10.07.13 9:45 AM ET
The Apostate: An Interview With Diane Ravitch
After leading education reform for many years as a public official, education historian and blogger Diane Ravitch has emerged as one of the leading opponents of the movement. Ravitch, author of the new book Reign of Error, talks to Lauren Streib about how reform has become a cover for privatization.
In 1991, Diane Ravitch was appointed an assistant secretary of Education by President George H.W. Bush, becoming a leader in the education-reform movement for the next decade, when she championed the No Child Left Behind Act that was signed into law by George W. Bush in 2002. But when NCLB failed to produce the results she had hoped for and assessment tests began dominating policy, Ravitch made a 180-degree turn, and she has spent the last half-decade fighting an apostate’s battle. She has become one of the most vocal supporters of public education, thanks to her many books on education history and her influential blog, where she crusades against the rise of charter schools, vouchers, privatization in education, and standardized testing. Her latest book, Reign of Error: The Hoax of the Privatization Movement and the Danger to America's Public Schools, argues that the American school system is not broken, and that the reform movement will destroy our schools. She also outlines a plan for improvement, including prenatal care for mothers, early education that stresses creativity, balanced curriculums, and more resources for schools. We spoke to the leading opponent of reform about the role of charter schools, which cities are doing things right, and her Twitter proficiency.
In Reign of Error, you call the education of the poor and minority students a scandal. Do you think more Americans should be scandalized by the discrepancy in American educational system?
I think that people should be scandalized by the amount of poverty in this nation. I think they should be scandalized that we have the highest percentage of children living in poverty of any advanced nation in the world. And I think that they should be scandalized that there’s such a difference between the suburban schools where children have such wonderful advantages and the urban schools like Philadelphia where they are closing libraries, letting go of guidance counselors.
I’ve come to think that a lot of the conversation about school reform today is what I think of as the Great Distraction. It’s a way of not talking about the core issues, the causes, if you’re not talking about the causes of poor performance in schools then you really are distracting people from genuine solutions.
There’s no other country in the world that tests every child every year.
What would you say to critics that say you too easily dismiss the success of some charter schools, or that 65 percent of charter schools are single schools run by nonprofits?
I think that [charter schools] have a role to play. Charter schools should do what public schools do badly. They shouldn’t aim to take the best students. Take the dropouts. Public schools have three times as many kids with disabilities. Charter schools don’t want the kids with disabilities. They have very high suspension rates. There are charter schools in Connecticut that suspend kindergartners. Schools with no-excuse policies don’t train leaders. People who are leaders are people who know how to cooperate, build teams, and think differently.
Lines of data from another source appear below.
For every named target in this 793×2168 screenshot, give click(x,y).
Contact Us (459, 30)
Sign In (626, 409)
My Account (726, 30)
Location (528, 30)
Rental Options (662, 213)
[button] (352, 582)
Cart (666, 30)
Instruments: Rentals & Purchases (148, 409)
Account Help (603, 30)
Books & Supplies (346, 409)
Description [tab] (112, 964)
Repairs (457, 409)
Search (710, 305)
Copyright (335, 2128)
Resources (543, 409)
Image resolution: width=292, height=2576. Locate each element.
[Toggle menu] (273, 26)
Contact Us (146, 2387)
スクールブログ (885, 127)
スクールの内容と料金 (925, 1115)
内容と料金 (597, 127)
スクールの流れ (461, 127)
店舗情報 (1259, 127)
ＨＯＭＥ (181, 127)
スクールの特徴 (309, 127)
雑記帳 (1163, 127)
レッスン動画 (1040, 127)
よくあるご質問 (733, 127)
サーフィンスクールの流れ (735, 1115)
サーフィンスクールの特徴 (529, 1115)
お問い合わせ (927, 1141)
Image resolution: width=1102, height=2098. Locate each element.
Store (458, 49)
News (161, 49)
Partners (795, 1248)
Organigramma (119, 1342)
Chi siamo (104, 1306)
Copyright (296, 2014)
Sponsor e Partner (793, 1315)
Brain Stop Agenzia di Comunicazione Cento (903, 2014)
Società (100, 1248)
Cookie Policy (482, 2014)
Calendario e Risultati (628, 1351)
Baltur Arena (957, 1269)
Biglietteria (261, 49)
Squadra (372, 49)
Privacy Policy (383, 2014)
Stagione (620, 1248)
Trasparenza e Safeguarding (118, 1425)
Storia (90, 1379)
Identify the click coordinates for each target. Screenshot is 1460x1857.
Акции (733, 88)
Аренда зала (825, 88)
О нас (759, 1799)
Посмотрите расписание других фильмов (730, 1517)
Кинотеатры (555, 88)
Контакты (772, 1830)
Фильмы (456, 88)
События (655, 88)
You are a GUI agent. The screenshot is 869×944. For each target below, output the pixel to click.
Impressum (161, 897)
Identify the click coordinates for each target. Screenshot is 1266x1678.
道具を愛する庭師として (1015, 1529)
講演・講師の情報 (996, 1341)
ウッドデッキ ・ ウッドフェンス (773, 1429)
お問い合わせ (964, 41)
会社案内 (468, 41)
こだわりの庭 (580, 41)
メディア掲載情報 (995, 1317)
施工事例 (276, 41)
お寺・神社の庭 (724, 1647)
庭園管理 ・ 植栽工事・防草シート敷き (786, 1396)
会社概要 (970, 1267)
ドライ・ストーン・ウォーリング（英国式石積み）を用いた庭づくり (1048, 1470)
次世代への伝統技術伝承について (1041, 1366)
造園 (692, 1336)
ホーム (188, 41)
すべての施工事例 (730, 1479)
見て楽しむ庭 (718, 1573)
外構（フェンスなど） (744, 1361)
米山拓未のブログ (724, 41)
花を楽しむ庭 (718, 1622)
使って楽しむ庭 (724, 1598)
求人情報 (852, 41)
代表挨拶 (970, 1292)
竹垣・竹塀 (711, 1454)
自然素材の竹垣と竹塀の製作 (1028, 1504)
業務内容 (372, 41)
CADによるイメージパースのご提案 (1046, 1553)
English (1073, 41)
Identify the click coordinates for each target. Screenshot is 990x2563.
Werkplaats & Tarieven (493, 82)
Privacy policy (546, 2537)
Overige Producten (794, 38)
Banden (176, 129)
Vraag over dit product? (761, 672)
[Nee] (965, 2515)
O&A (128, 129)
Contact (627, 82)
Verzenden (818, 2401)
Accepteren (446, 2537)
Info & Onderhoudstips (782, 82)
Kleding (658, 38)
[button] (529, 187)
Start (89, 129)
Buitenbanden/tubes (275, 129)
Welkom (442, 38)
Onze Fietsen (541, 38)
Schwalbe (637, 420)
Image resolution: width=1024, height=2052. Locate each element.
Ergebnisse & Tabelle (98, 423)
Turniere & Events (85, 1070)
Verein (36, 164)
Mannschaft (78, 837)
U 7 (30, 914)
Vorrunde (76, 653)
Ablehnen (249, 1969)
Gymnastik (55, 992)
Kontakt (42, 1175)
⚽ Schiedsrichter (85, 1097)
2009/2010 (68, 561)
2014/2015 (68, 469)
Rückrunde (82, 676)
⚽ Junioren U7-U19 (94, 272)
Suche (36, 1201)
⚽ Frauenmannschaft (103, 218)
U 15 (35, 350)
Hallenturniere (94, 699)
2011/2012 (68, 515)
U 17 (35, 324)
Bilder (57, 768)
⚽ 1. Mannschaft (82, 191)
Korea and Finland have no charter schools. What example are we following? Successful nations have built a strong and equitable public school system. Pasi Sahlberg [a former director general at the ministry of education in Finland] said, “We strived for equity, and we got excellence.”
There are several prominent personalities in the reform cause. Michelle Rhee. Wendy Kopp. Rahm Emanuel. Who are the heroes on the anti-corporate reform side? Are they less visible?
I think there are a lot of people. Most of them are in classrooms. They’re not on the public stage. Wendy Kopp never taught. Rhee taught for three years. Bill Gates never taught. These are people making public policy. I think that’s one of the problems. We should have an education system controlled by educators. I don’t believe in mayoral control.
All we have to do is look at high-performing educators of the world. They don’t bring in businessmen to rule the schools.
What school districts or cities are doing it right?
I think right now there’s a difficulty in finding models. There are two that I’ve seen. One is San Diego, and the other is Cincinnati. Cincinnati looks at far more than test scores. And San Diego has a collaborative approach where the school board worked with the principals and superintendents. And they actually have experienced administrators. Testing has not been their emphasis.
You were quoted in David Denby’s New Yorker profile last year saying you can only do this for a couple of years more. What do you think your legacy will be?
I’m trying to put everything I know into my books. I’m telling people to make videos, because why not? I’m on a lecture tour now, I don’t have anybody with me, and I don’t have a staff. I can tell you there is a movement out there. This whole effort is like a great house of cards. There is an immense amount of money coming from big sources, like the Walton family, Jeff Bezos and Bill Gates. The story that I’m seeing all over the country is pushing privatization to defeat the unions. But what I’ve tried to do is to encourage people and see that they’re not alone. In a democracy, numbers are more important than money.
You’re an avid tweeter. Do you follow anyone surprising on Twitter?
I don’t have a whole lot of time for Twitter, because I spend so much time blogging. I rally the troops to know that the day of reckoning will come and the house of cards will fall ... I think that the next president will run on a platform that says we need a different approach to education, one that makes learning joyful and encourages innovation and not obedience.